Where a line in the data below includes the word "santé", count it. State the total and nothing more.
◇ ◇ ◇ ◇ ◇
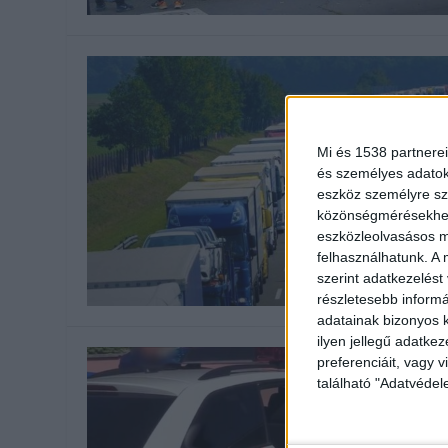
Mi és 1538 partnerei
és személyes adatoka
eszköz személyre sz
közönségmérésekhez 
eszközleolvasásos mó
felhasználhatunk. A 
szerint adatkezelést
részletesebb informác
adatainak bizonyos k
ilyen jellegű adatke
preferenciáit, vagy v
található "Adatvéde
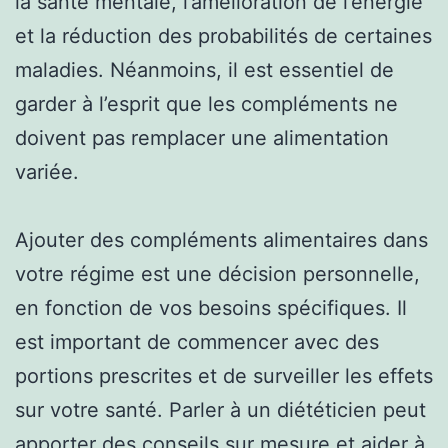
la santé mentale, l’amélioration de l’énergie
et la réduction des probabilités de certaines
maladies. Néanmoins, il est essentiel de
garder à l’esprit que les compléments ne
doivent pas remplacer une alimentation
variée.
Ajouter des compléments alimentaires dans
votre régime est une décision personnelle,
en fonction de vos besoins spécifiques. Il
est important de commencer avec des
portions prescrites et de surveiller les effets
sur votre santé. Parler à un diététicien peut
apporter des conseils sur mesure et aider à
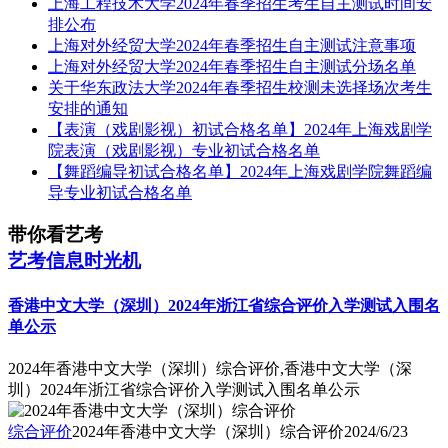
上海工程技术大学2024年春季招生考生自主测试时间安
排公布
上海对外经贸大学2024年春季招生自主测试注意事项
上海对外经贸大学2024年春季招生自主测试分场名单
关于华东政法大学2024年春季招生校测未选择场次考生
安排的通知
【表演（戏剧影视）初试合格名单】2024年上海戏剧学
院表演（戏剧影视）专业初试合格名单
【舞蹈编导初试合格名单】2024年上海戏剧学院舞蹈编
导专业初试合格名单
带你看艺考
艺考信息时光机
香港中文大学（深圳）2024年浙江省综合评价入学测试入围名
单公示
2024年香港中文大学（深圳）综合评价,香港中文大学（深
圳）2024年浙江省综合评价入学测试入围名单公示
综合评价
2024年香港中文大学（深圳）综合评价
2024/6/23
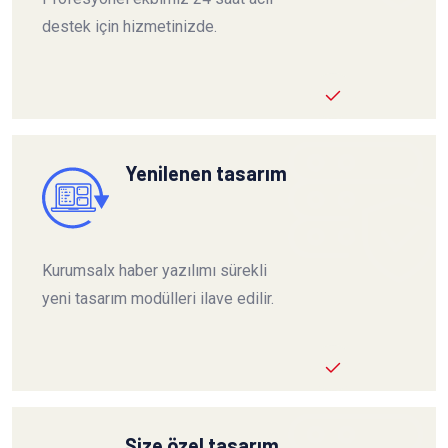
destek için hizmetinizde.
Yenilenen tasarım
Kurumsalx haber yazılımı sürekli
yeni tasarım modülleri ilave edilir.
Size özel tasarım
◇ ◇ ◇ ◇ ◇
#### Answer for this exercise:
2